» **Exercise instructions**
Could you repeat every entry below word for word, leaving out the pictures?

» **Input for this task**
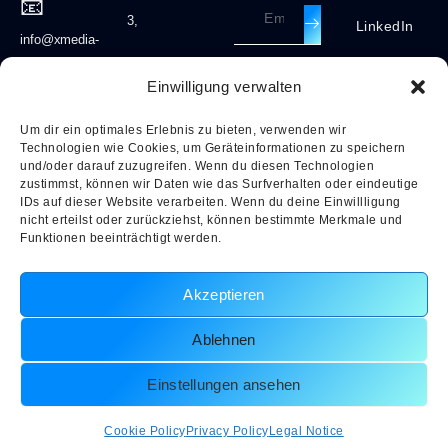
📧
3,
LinkedIn
info@xmedia-
group.com
70372
Einwilligung verwalten
Stuttgart,
Um dir ein optimales Erlebnis zu bieten, verwenden wir
Technologien wie Cookies, um Geräteinformationen zu speichern
Deutschland
und/oder darauf zuzugreifen. Wenn du diesen Technologien
zustimmst, können wir Daten wie das Surfverhalten oder eindeutige
🕒
IDs auf dieser Website verarbeiten. Wenn du deine Einwillligung
Monday
nicht erteilst oder zurückziehst, können bestimmte Merkmale und
→ Friday
Funktionen beeinträchtigt werden.
9am
to 5pm
Akzeptieren
Ablehnen
Einstellungen ansehen
Legal Notice
|
Privacy Policy
|
Cookie Policy EU
EN
Copyright © 2025 X Media
Cookie Policy
Privacy Policy
Legal Notice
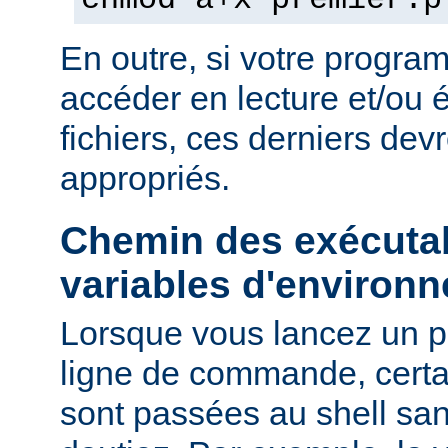
chmod a+x premier.p
En outre, si votre progra
accéder en lecture et/ou é
fichiers, ces derniers devr
appropriés.
Chemin des exécutab
variables d'environ
Lorsque vous lancez un 
ligne de commande, certa
sont passées au shell sa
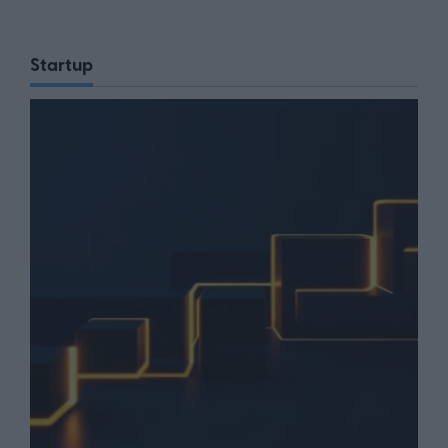
Startup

» **Response box**
📧
3,
LinkedIn
info@xmedia-
group.com
70372
Einwilligung verwalten
Stuttgart,
Um dir ein optimales Erlebnis zu bieten, verwenden wir
Technologien wie Cookies, um Geräteinformationen zu speichern
Deutschland
und/oder darauf zuzugreifen. Wenn du diesen Technologien
zustimmst, können wir Daten wie das Surfverhalten oder eindeutige
🕒
IDs auf dieser Website verarbeiten. Wenn du deine Einwillligung
Monday
nicht erteilst oder zurückziehst, können bestimmte Merkmale und
→ Friday
Funktionen beeinträchtigt werden.
9am
to 5pm
Akzeptieren
Ablehnen
Einstellungen ansehen
Legal Notice
|
Privacy Policy
|
Cookie Policy EU
EN
Copyright © 2025 X Media
Cookie Policy
Privacy Policy
Legal Notice
chmod a+x premier.p
En outre, si votre progra
accéder en lecture et/ou é
fichiers, ces derniers devr
appropriés.
Chemin des exécutab
variables d'environ
Lorsque vous lancez un 
ligne de commande, certa
sont passées au shell sa
Startup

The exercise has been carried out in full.